Jin, with his unwavering quest for musical perfection, adorned the hallways and rooms with clunking bass moans and shimmering theremin bleats during the day in alliance with his turn table, and gathered these fragments of dance track bliss into his pockets when he left for work at the local nightclubs in the evening.

***


The new recruits flocked around the desktop computer, eyes feasting on the screen and ears glutinously indulging in the pulsating music racing out of the speakers. It wasn't often that they received recreational time and so suddenly having it shyly shuddering in the middle of their palms, the recruits were unsure of how to care for it. While the older recruits, those on the knife-blade's edge of leaping over to be a fully-fledged hitman, wanted to collar it for themselves and direct its path, the younger ones knew no such technique and preferred to simply nurture it with gentle hands and be rewarded with whatever was foisted upon them.

Such as the delights of Youtube.

God, it was amazing – no, don't click that, check this one out! My brother showed me last week and it will totally blow your mind. Move over, I can't see! You don't need to see! Turn it up, Totsuka, turn it up!

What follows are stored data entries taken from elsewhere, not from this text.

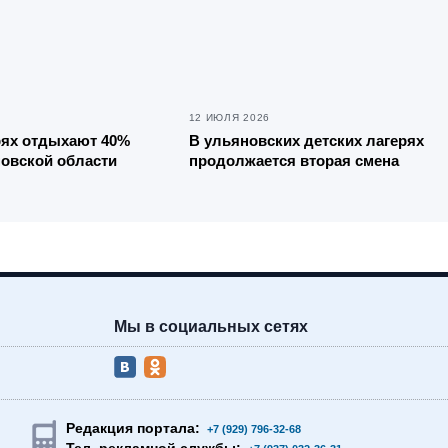
12 ИЮЛЯ 2026
рях отдыхают 40%
В ульяновских детских лагерях
новской области
продолжается вторая смена
Мы в социальных сетях
Редакция портала:
+7 (929) 796-32-68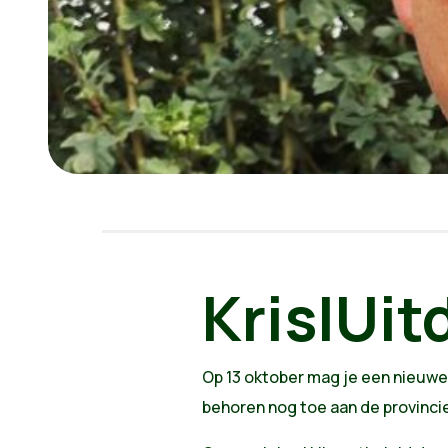
Kris|Uit
Op 13 oktober mag je een nieuwe
behoren nog toe aan de provinci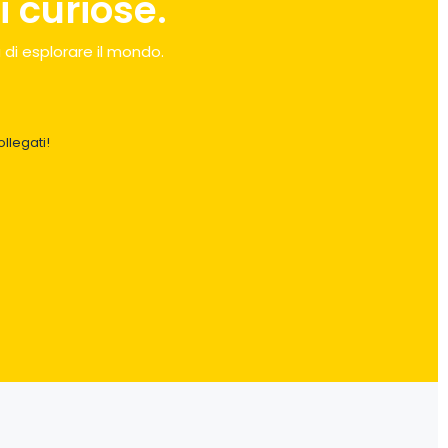
 curiose.
 di esplorare il mondo.
llegati!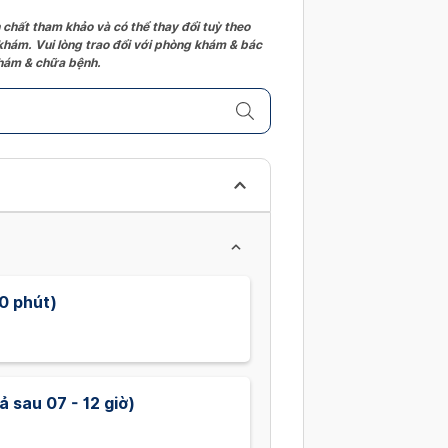
 chất tham khảo và có thể thay đổi tuỳ theo
 khám. Vui lòng trao đổi với phòng khám & bác
 khám & chữa bệnh.
0 phút)
 sau 07 - 12 giờ)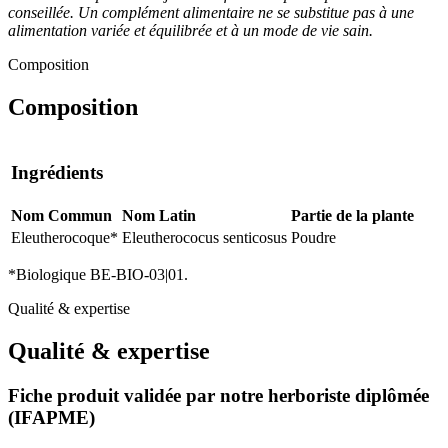
conseillée. Un complément alimentaire ne se substitue pas à une
alimentation variée et équilibrée et à un mode de vie sain.
Composition
Composition
Ingrédients
Nom Commun
Nom Latin
Partie de la plante
Eleutherocoque*
Eleutherococus senticosus
Poudre
*Biologique BE-BIO-03|01.
Qualité & expertise
Qualité & expertise
Fiche produit validée par notre herboriste diplômée
(IFAPME)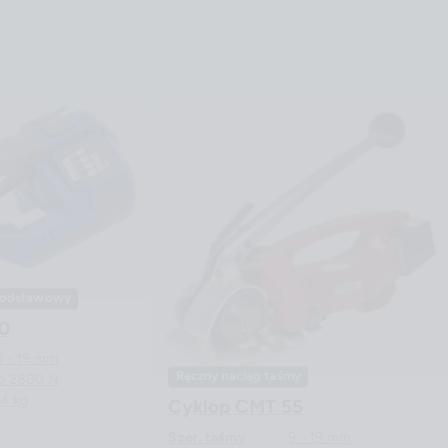
 podstawowy
60
3 - 19 mm
Ręczny naciąg taśmy
o 2800 N
,4 kg
Cyklop CMT 55
Szer. taśmy
9 - 19 mm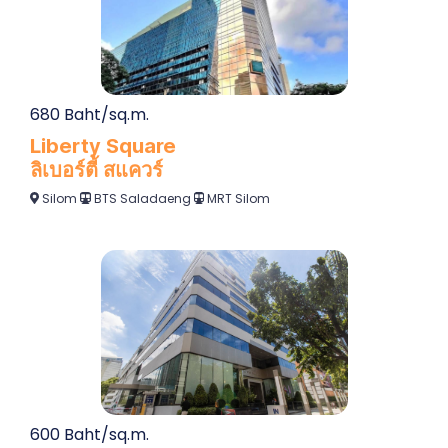
680 Baht/sq.m.
Liberty Square
ลิเบอร์ตี้ สแควร์
Silom
BTS Saladaeng
MRT Silom
600 Baht/sq.m.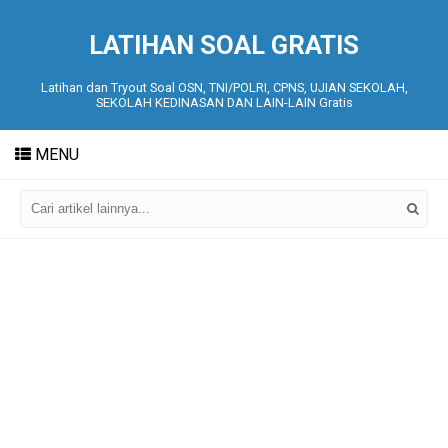
LATIHAN SOAL GRATIS
Latihan dan Tryout Soal OSN, TNI/POLRI, CPNS, UJIAN SEKOLAH,
SEKOLAH KEDINASAN DAN LAIN-LAIN Gratis
MENU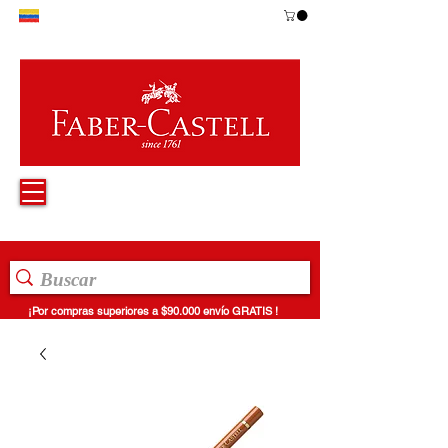
¡Por compras superiores a $90.000 envío GRATIS !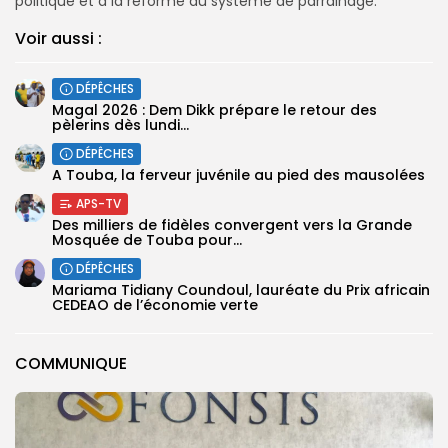
politique et à la réforme du système de parrainage.
Voir aussi :
DÉPÊCHES
Magal 2026 : Dem Dikk prépare le retour des
pèlerins dès lundi...
DÉPÊCHES
A Touba, la ferveur juvénile au pied des mausolées
APS-TV
Des milliers de fidèles convergent vers la Grande
Mosquée de Touba pour...
DÉPÊCHES
Mariama Tidiany Coundoul, lauréate du Prix africain
CEDEAO de l’économie verte
COMMUNIQUE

"Ah, there you all are," said the suited man, rounding the corner to stand in the doorway. He appeared pleased about something; a faint crook of a smile dented an otherwise expressionless face. "Now, who wants to help Tamamori with the shipment? Priceless 18th century landscapes don't carry themselves you know, counterfeit or not."

The recruits leapt to their feet to crowd around the suited man, computer left forgotten. "Sure boss, I can do that! Not a problem!" they chirped, their hands only two strands of self-restraint away from clasping to beg. Everybody knew that it was important to appear eager. Besides, Tamamori was doing real work now. He was a proper con artist.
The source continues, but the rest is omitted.